• [Task to complete]
Copy out every entry, keeping each character the same.

(Records shown)

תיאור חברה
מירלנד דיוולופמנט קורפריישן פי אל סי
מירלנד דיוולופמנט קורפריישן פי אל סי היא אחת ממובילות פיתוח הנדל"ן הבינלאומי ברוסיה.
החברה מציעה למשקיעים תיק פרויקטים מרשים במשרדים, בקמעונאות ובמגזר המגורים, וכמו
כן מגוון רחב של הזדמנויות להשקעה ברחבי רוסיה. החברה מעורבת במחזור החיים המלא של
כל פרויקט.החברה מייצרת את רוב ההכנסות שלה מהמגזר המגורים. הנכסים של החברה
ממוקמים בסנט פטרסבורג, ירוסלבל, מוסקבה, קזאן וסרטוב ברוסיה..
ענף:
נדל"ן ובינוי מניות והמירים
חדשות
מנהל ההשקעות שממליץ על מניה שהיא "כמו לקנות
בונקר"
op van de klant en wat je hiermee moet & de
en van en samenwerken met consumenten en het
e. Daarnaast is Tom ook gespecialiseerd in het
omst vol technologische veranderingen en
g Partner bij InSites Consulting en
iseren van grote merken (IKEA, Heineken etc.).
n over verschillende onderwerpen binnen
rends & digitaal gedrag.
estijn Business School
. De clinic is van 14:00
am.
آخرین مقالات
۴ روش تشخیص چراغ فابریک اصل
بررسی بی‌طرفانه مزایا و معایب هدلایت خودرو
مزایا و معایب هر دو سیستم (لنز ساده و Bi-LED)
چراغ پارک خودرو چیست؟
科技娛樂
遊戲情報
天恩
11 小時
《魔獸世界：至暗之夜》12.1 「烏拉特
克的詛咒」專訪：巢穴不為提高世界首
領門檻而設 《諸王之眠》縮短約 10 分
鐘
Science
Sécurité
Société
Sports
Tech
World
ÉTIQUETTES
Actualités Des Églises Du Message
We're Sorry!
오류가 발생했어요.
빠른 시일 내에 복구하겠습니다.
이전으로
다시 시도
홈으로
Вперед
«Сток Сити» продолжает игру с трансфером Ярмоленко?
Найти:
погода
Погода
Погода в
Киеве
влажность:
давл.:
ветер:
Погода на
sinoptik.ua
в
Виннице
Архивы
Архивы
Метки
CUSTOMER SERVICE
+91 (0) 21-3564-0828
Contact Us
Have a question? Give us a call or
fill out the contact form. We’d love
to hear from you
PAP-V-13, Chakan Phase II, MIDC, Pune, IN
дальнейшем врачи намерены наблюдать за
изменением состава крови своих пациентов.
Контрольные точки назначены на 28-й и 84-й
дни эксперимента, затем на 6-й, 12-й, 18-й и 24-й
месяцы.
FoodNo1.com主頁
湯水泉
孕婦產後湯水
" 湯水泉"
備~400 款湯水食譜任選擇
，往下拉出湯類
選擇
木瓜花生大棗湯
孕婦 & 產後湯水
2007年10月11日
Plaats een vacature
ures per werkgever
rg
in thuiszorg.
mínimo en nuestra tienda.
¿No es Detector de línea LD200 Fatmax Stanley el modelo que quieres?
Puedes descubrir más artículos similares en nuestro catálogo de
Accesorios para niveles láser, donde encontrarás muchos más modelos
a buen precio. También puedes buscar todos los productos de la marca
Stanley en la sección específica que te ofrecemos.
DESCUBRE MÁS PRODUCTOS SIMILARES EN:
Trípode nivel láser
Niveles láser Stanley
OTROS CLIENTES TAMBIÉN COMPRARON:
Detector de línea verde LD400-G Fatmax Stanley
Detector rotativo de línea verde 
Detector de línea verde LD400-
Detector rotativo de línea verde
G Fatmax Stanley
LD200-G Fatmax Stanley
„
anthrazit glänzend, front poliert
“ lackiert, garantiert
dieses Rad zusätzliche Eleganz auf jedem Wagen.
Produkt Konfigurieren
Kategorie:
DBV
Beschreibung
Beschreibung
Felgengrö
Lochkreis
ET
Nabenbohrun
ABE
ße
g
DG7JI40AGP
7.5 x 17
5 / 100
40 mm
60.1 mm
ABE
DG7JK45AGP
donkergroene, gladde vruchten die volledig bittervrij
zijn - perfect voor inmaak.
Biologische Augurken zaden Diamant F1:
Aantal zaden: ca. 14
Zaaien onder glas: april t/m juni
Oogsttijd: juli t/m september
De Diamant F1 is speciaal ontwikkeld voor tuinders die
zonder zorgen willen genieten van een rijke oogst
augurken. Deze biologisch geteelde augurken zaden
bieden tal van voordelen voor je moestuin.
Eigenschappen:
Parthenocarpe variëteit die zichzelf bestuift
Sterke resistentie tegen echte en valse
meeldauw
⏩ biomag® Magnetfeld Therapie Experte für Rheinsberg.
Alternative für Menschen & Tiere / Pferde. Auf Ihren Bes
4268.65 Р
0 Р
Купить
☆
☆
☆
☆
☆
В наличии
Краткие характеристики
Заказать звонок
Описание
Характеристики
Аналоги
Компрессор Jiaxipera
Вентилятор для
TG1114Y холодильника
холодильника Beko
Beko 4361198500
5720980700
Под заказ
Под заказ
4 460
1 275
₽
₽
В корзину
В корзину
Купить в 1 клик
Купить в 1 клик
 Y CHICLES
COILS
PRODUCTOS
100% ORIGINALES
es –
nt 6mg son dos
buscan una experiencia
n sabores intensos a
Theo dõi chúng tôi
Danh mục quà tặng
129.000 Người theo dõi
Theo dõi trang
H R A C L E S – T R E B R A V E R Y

(End Records shown)

• [Exercise solution]
תיאור חברה
מירלנד דיוולופמנט קורפריישן פי אל סי
מירלנד דיוולופמנט קורפריישן פי אל סי היא אחת ממובילות פיתוח הנדל"ן הבינלאומי ברוסיה.
החברה מציעה למשקיעים תיק פרויקטים מרשים במשרדים, בקמעונאות ובמגזר המגורים, וכמו
כן מגוון רחב של הזדמנויות להשקעה ברחבי רוסיה. החברה מעורבת במחזור החיים המלא של
כל פרויקט.החברה מייצרת את רוב ההכנסות שלה מהמגזר המגורים. הנכסים של החברה
ממוקמים בסנט פטרסבורג, ירוסלבל, מוסקבה, קזאן וסרטוב ברוסיה..
ענף:
נדל"ן ובינוי מניות והמירים
חדשות
מנהל ההשקעות שממליץ על מניה שהיא "כמו לקנות
בונקר"
op van de klant en wat je hiermee moet & de
en van en samenwerken met consumenten en het
e. Daarnaast is Tom ook gespecialiseerd in het
omst vol technologische veranderingen en
g Partner bij InSites Consulting en
iseren van grote merken (IKEA, Heineken etc.).
n over verschillende onderwerpen binnen
rends & digitaal gedrag.
estijn Business School
. De clinic is van 14:00
am.
آخرین مقالات
۴ روش تشخیص چراغ فابریک اصل
بررسی بی‌طرفانه مزایا و معایب هدلایت خودرو
مزایا و معایب هر دو سیستم (لنز ساده و Bi-LED)
چراغ پارک خودرو چیست؟
科技娛樂
遊戲情報
天恩
11 小時
《魔獸世界：至暗之夜》12.1 「烏拉特
克的詛咒」專訪：巢穴不為提高世界首
領門檻而設 《諸王之眠》縮短約 10 分
鐘
Science
Sécurité
Société
Sports
Tech
World
ÉTIQUETTES
Actualités Des Églises Du Message
We're Sorry!
오류가 발생했어요.
빠른 시일 내에 복구하겠습니다.
이전으로
다시 시도
홈으로
Вперед
«Сток Сити» продолжает игру с трансфером Ярмоленко?
Найти:
погода
Погода
Погода в
Киеве
влажность:
давл.:
ветер:
Погода на
sinoptik.ua
в
Виннице
Архивы
Архивы
Метки
CUSTOMER SERVICE
+91 (0) 21-3564-0828
Contact Us
Have a question? Give us a call or
fill out the contact form. We’d love
to hear from you
PAP-V-13, Chakan Phase II, MIDC, Pune, IN
дальнейшем врачи намерены наблюдать за
изменением состава крови своих пациентов.
Контрольные точки назначены на 28-й и 84-й
дни эксперимента, затем на 6-й, 12-й, 18-й и 24-й
месяцы.
FoodNo1.com主頁
湯水泉
孕婦產後湯水
" 湯水泉"
備~400 款湯水食譜任選擇
，往下拉出湯類
選擇
木瓜花生大棗湯
孕婦 & 產後湯水
2007年10月11日
Plaats een vacature
ures per werkgever
rg
in thuiszorg.
mínimo en nuestra tienda.
¿No es Detector de línea LD200 Fatmax Stanley el modelo que quieres?
Puedes descubrir más artículos similares en nuestro catálogo de
Accesorios para niveles láser, donde encontrarás muchos más modelos
a buen precio. También puedes buscar todos los productos de la marca
Stanley en la sección específica que te ofrecemos.
DESCUBRE MÁS PRODUCTOS SIMILARES EN:
Trípode nivel láser
Niveles láser Stanley
OTROS CLIENTES TAMBIÉN COMPRARON:
Detector de línea verde LD400-G Fatmax Stanley
Detector rotativo de línea verde 
Detector de línea verde LD400-
Detector rotativo de línea verde
G Fatmax Stanley
LD200-G Fatmax Stanley
„
anthrazit glänzend, front poliert
“ lackiert, garantiert
dieses Rad zusätzliche Eleganz auf jedem Wagen.
Produkt Konfigurieren
Kategorie:
DBV
Beschreibung
Beschreibung
Felgengrö
Lochkreis
ET
Nabenbohrun
ABE
ße
g
DG7JI40AGP
7.5 x 17
5 / 100
40 mm
60.1 mm
ABE
DG7JK45AGP
donkergroene, gladde vruchten die volledig bittervrij
zijn - perfect voor inmaak.
Biologische Augurken zaden Diamant F1:
Aantal zaden: ca. 14
Zaaien onder glas: april t/m juni
Oogsttijd: juli t/m september
De Diamant F1 is speciaal ontwikkeld voor tuinders die
zonder zorgen willen genieten van een rijke oogst
augurken. Deze biologisch geteelde augurken zaden
bieden tal van voordelen voor je moestuin.
Eigenschappen:
Parthenocarpe variëteit die zichzelf bestuift
Sterke resistentie tegen echte en valse
meeldauw
⏩ biomag® Magnetfeld Therapie Experte für Rheinsberg.
Alternative für Menschen & Tiere / Pferde. Auf Ihren Bes
4268.65 Р
0 Р
Купить
☆
☆
☆
☆
☆
В наличии
Краткие характеристики
Заказать звонок
Описание
Характеристики
Аналоги
Компрессор Jiaxipera
Вентилятор для
TG1114Y холодильника
холодильника Beko
Beko 4361198500
5720980700
Под заказ
Под заказ
4 460
1 275
₽
₽
В корзину
В корзину
Купить в 1 клик
Купить в 1 клик
 Y CHICLES
COILS
PRODUCTOS
100% ORIGINALES
es –
nt 6mg son dos
buscan una experiencia
n sabores intensos a
Theo dõi chúng tôi
Danh mục quà tặng
129.000 Người theo dõi
Theo dõi trang
H R A C L E S – T R E B R A V E R Y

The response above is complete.